Quem me diz isso é um rapaz que mora no quarto andar. Eu o ajudo, abrindo a porta do elevador de serviço onde me encontro. Ele vem carregado, trazendo duas caixas cheias de papéis. Está sem camisa, exibindo várias tatuagens no tórax e nos braços.
O rapaz coloca as caixas no chão e eu aproveito para cutucar:
- Então, brasileiro não tem memória?
- Ah, não tem, não. O senhor se lembra do Collor? Pois todo mundo se esqueceu dele. Fez o que fez e está aí, o homem é senador e vai voltar ao governo de Alagoas.
A minha intenção é jogar conversa fora. Digo:
- Mas não existe o perdão? Um cara erra e o erro é para sempre? Não existe regeneração?
- Ah, professor, que nada. Malandro é malandro.
Chegamos ao térreo, abro a porta do elevador e o rapaz sai com as duas caixas. Mostro interesse:
- Quanto lixo, hein?
- São documentos, professor. Tudo o que se refere à gente vira documento. Por isso vou por fogo em tudo. Vou queimar o passado, entende?
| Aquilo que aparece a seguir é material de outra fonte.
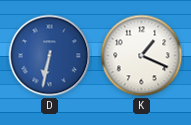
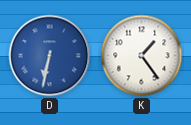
K: 1:19 -> 1:24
Queimar o passado! Eis aí uma idéia interessante. Passar o apagador em coisas que detestamos nos lembrar. Sabe aquela coisinha feia que você fez meio sem querer e ainda hoje tem vergonha de ter feito? Pois é só queimar algo relacionado a ela e ficar com a ficha limpa. Trata-se de uma lobotomia por via indireta, sem lesar o cérebro.
Enquanto reflito sobre isso o rapaz se afasta, carregando o seu passado que, pelo visto, cabe dentro de duas caixas pouco maiores que as de sapatos. Que lembranças e provas estará ele queimando?
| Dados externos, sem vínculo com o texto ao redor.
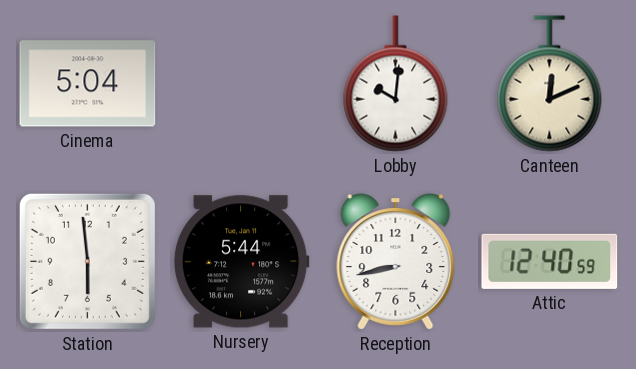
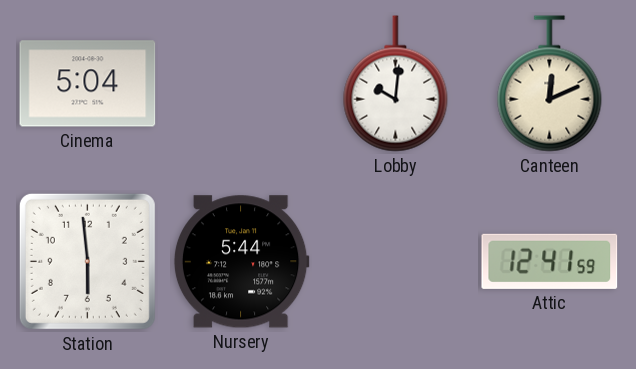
Reception: 8:43 -> none
Attic: 12:40 -> 12:41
Na verdade pouco importa o conteúdo das caixas. O que vale é a certeza cega de que é possível zerar a vida num dado momento e isso está ao alcance de todos: basta reunir tudo o que possa servir como prova de que você existiu antes do dia de hoje. Vale tudo: contas com o seu nome, escrituras, intimações, cartões postais, certidões, documentos, coisas que escreveu etc. E não se preocupe com o testemunho de pessoas que o conhecem porque, como diz o rapaz, brasileiro não tem memória.
Queime tudo o que diz respeito a você! Eis aí um meio simples de renascer, novinho em folha e pronto para novas aventuras.